Para De la Rosa Pinedo, había varios elementos característicos de estos sitios. Por ejemplo, la concurrencia de personajes importantes de aquel Aguascalientes provinciano. Otro, la diversidad de grupos musicales que se daban cita en ellas. Uno más, y por lo que algunas cantinas lograban diferenciarse de otras, era la botana que ofrecían a sus parroquianos.
Pero otro componente definitorio era su olor a amoniaco. «No había cantina, por más pura que fuera, que no oliera a orines, por más naftalina y desodorante que le echaran», cuenta don Salvador.
De aquellos lugares de esparcimiento, en los cuales se podía ver a abogados, maestros, intelectuales y obreros reunidos en un mismo espacio, departiendo junto al cantinero sobre diversos temas y jugando a las cartas o dominó, ya no queda prácticamente nada, afirma Zermeño.
«En las cantinas no había clases sociales, eran totalmente democráticas. Un gran hombre de la radio, Humberto G. Tamayo, solía decir: ‘Sé como trigo limpio, activo como codo de violinista y democrático como toalla de cantina’. Lo mismo acudía el poeta, el escritor, el músico, el dramaturgo o el político”, refiere De la Rosa Pinedo.
Esa particularidad las hacía algo hermoso, continúa. Existieron algunas que eran identificables porque ahí concurría, por ejemplo, la mayor parte de los abogados que trabajan en los juzgados cuando estaban en Palacio de Gobierno. “Incluso llegaron a apodarle el Museo de Cera, porque siempre eran los mismos y había mucha gente vieja», comenta entre risas don Salvador.

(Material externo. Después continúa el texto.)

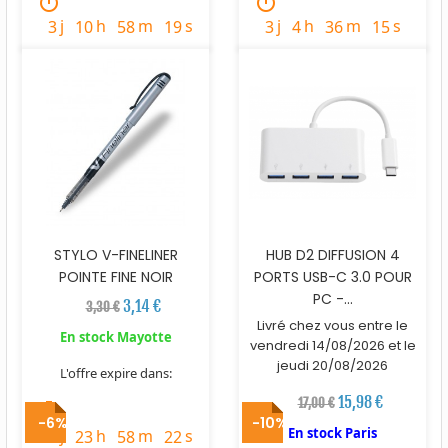
timer
timer
j
h
m
s
j
h
m
s
3
10
58
18
3
4
36
14
STYLO V-FINELINER
HUB D2 DIFFUSION 4
POINTE FINE NOIR
PORTS USB-C 3.0 POUR
PC -...
3,14 €
3,30 €
Livré chez vous entre le
En stock Mayotte
vendredi 14/08/2026 et le
jeudi 20/08/2026
L'offre expire dans:
15,98 €
17,00 €
timer
-6%
-10%
En stock Paris
j
h
m
s
3
23
58
21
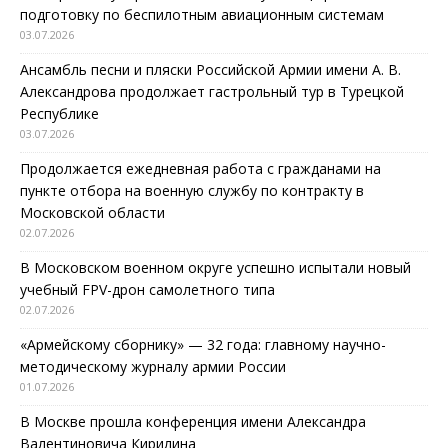
подготовку по беспилотным авиационным системам
03.07.2026
Ансамбль песни и пляски Российской Армии имени А. В.
Александрова продолжает гастрольный тур в Турецкой
Республике
03.07.2026
Продолжается ежедневная работа с гражданами на
пункте отбора на военную службу по контракту в
Московской области
02.07.2026
В Московском военном округе успешно испытали новый
учебный FPV-дрон самолетного типа
02.07.2026
«Армейскому сборнику» — 32 года: главному научно-
методическому журналу армии России
01.07.2026
В Москве прошла конференция имени Александра
Валентиновича Кирилина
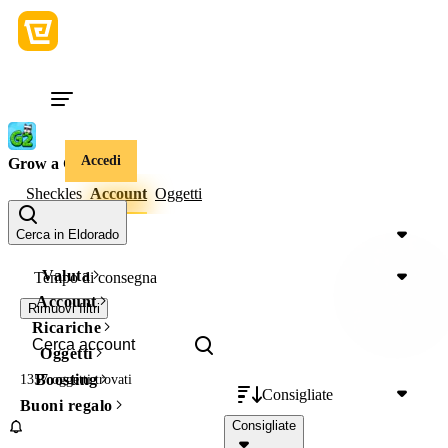
Accedi
Grow a Garden 2
Sheckles
Account
Oggetti
Prezzo
Cerca in Eldorado
Valuta
Tempo di consegna
Account
Rimuovi filtri
Ricariche
Oggetti
Boosting
1357 oggetti
trovati
Consigliate
Buoni regalo
Consigliate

¿Qué se pierde alguien que no vivió nunca la experiencia de acudir a una cantina de las de antaño? De la Rosa Pinedo responde: «Es una opinión personal, pero se deja de saborear el romanticismo de un México que ya no existe. Al calor de tres o cuatro copas, o sin copas, surgían las ganas de llevarle serenata a la mujer: a la novia, a la esposa, a la madre, a la amiga. Un romanticismo que ya no se manifiesta como en aquella época. No digo que en la actualidad ya no haya un romanticismo, lo hay en su estilo; pero la gente que no lo vivió en aquel tiempo difícilmente tendrá idea de cómo era”.